Pemko - Unri Sepakat 10 Danau Jadi Embung Wako Agung : Bisa Atasi Banjir 2 Kecamatan

Pemko - Unri Sepakat 10 Danau Jadi Embung Wako Agung : Bisa Atasi Banjir 2 Kecamatan
Pemko Pekanbaru dan Unri Sepakati Pemanfaatan 10 Danau sebagai Embung, Wali Kota Agung Optimistis Banjir Dua Kecamatan Teratasi

PEKANBARU – Upaya penanganan banjir di Kecamatan Binawidya dan Tuah Madani segera memasuki tahap konkret. Pemerintah Kota (Pemko) Pekanbaru bersama Universitas Riau (Unri) sepakat memanfaatkan danau-danau yang berada di kawasan kampus Unri sebagai embung dan kolam resapan air.

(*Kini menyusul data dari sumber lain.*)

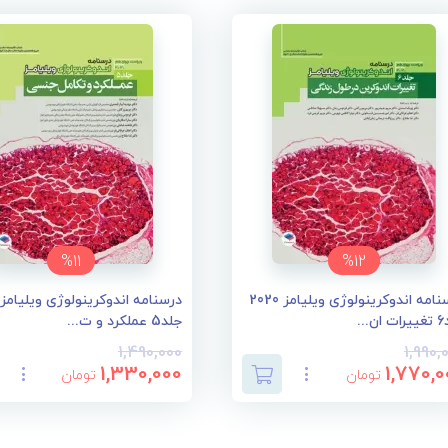
%11
%12
درسنامه اندوکرینولوژی ویلیامز 2020
...
جلد5 عملکرد و ت...
1,490,000
1,990,
1,330,000
1,770,0
تومان
تومان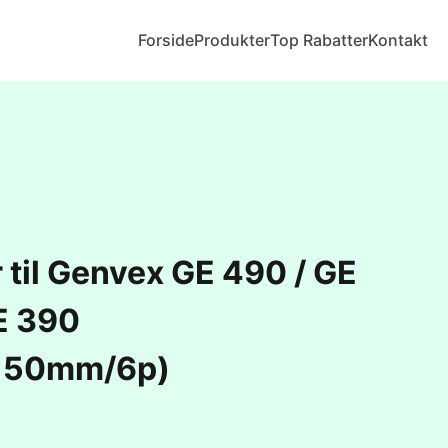
Forside
Produkter
Top Rabatter
Kontakt
r til Genvex GE 490 / GE
E 390
150mm/6p)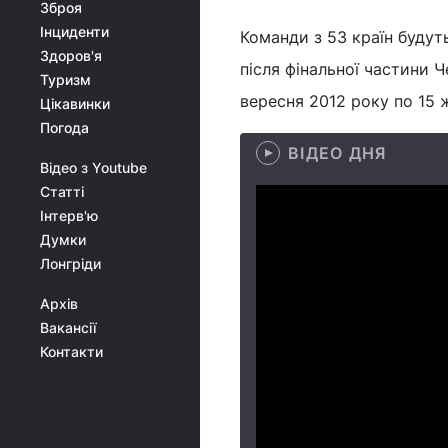
Зброя
Інциденти
Команди з 53 країн будуть
Здоров'я
після фінальної частини Ч
Туризм
вересня 2012 року по 15 
Цікавинки
Погода
ВІДЕО ДНЯ
Відео з Youtube
Статті
Інтерв'ю
Думки
Лонгріди
Архів
Вакансії
Контакти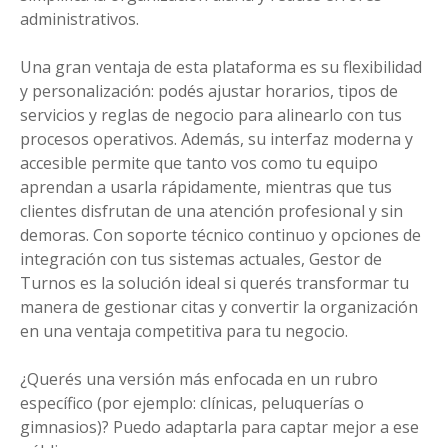
administrativos.
Una gran ventaja de esta plataforma es su flexibilidad
y personalización: podés ajustar horarios, tipos de
servicios y reglas de negocio para alinearlo con tus
procesos operativos. Además, su interfaz moderna y
accesible permite que tanto vos como tu equipo
aprendan a usarla rápidamente, mientras que tus
clientes disfrutan de una atención profesional y sin
demoras. Con soporte técnico continuo y opciones de
integración con tus sistemas actuales, Gestor de
Turnos es la solución ideal si querés transformar tu
manera de gestionar citas y convertir la organización
en una ventaja competitiva para tu negocio.
¿Querés una versión más enfocada en un rubro
específico (por ejemplo: clínicas, peluquerías o
gimnasios)? Puedo adaptarla para captar mejor a ese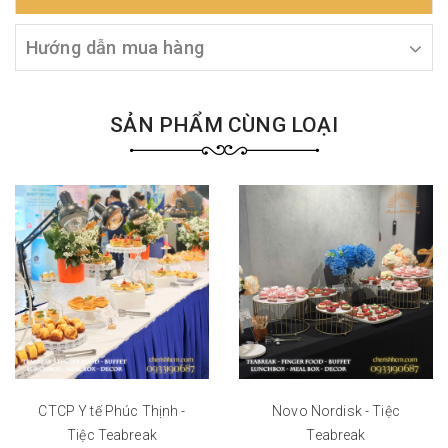
Hướng dẫn mua hàng
SẢN PHẨM CÙNG LOẠI
CTCP Y tế Phúc Thịnh -
Novo Nordisk - Tiệc
Tiệc Teabreak
Teabreak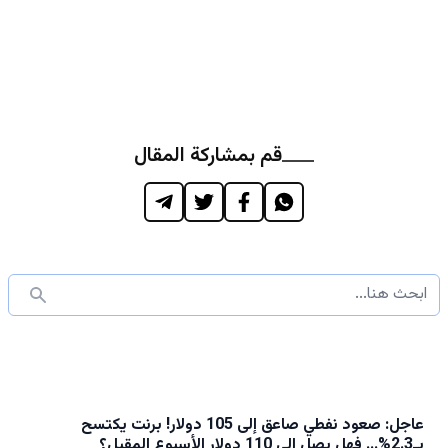
قم بمشاركة المقال
عاجل: صعود نفطي صاعق إلى 105 دولار! برنت يكتسح
بـ2.3%... فهل يصل إلى 110 دولار الأسبوع المقبل؟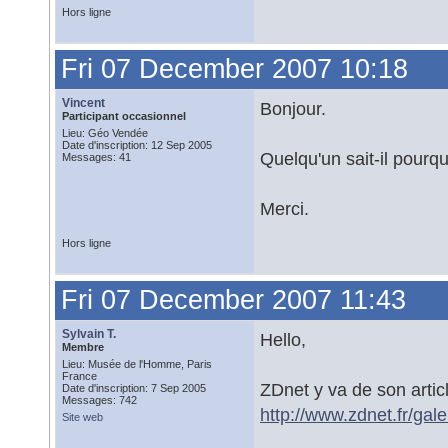
Hors ligne
Fri 07 December 2007 10:18
Vincent
Bonjour.
Participant occasionnel
Lieu: Géo Vendée
Date d'inscription: 12 Sep 2005
Quelqu'un sait-il pourqu
Messages: 41
Merci.
Hors ligne
Fri 07 December 2007 11:43
Sylvain T.
Hello,
Membre
Lieu: Musée de l'Homme, Paris
France
ZDnet y va de son articl
Date d'inscription: 7 Sep 2005
Messages: 742
http://www.zdnet.fr/ga
Site web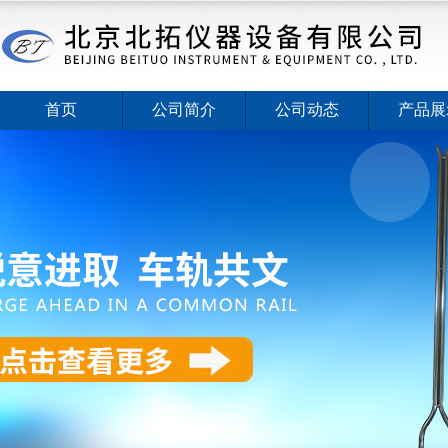
首页
公司简介
公司动态
产品展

Kesepakatan tersebut tercapai dalam pertemuan antara Wali Kota Pekanbaru, H Agung Nugroho SE MM, dan Rektor Universitas Riau, Prof Dr Hj Sri Indarti SE MSi, yang berlangsung di Gedung Rektorat Unri pada Jumat (2/1/2026).

Wali Kota Agung Nugroho menyampaikan apresiasi kepada pihak Universitas Riau atas kesediaannya mendukung upaya pengendalian banjir di Kota Pekanbaru. Menurutnya, pemanfaatan danau kampus sebagai embung diyakini mampu menampung limpasan air hujan dari kawasan rawan banjir.

“Alhamdulillah dan terima kasih kepada Unri yang bersedia memanfaatkan danau di lingkungannya sebagai embung dan kolam resapan. Dengan langkah ini, kami optimistis persoalan banjir, khususnya di Kecamatan Binawidya dan Tuah Madani, dapat diatasi,” ujar Agung Nugroho, yang hadir didampingi Wakil Wali Kota Pekanbaru, Markarius Anwar ST MArch.

Dalam pertemuan tersebut diketahui terdapat sekitar 10 danau di kawasan Universitas Riau yang akan diproyeksikan sebagai tempat penampungan air. Selain berfungsi menampung aliran air hujan, danau-danau tersebut juga diharapkan mampu menjadi area resapan dari kawasan perumahan dan wilayah yang kerap terdampak banjir.

Untuk mempercepat realisasi program tersebut, Pemko Pekanbaru dan Unri sepakat membentuk tim bersama. Tim ini nantinya akan berkoordinasi dengan Pemerintah Provinsi Riau serta Balai Wilayah Sungai (BWS), terutama terkait kewenangan pada sektor drainase dan infrastruktur jalan.

“Fokus awal kita adalah menyambungkan alur air dari luar kawasan hingga masuk ke danau. Selain itu, kawasan sekitar danau juga akan direvitalisasi agar menjadi lebih asri. InsyaAllah, tahun ini pembangunan sudah bisa dimulai,” jelas Agung Nugroho yang juga bergelar Datuk Bandar Setia Amanah.

Sementara itu, Rektor Universitas Riau, Prof Dr Hj Sri Indarti SE MSi, menyatakan dukungan penuh terhadap rencana tersebut. Ia menegaskan bahwa Unri memiliki tanggung jawab moral untuk turut berperan dalam mengantisipasi banjir, khususnya di wilayah sekitar kampus.

“Ini merupakan bentuk sinergi yang memberikan manfaat besar, tidak hanya dari sisi lingkungan, tetapi juga edukasi dan kepentingan masyarakat, khususnya Kota Pekanbaru. Kami berharap seluruh rencana ini dapat terealisasi dengan baik,” ungkapnya.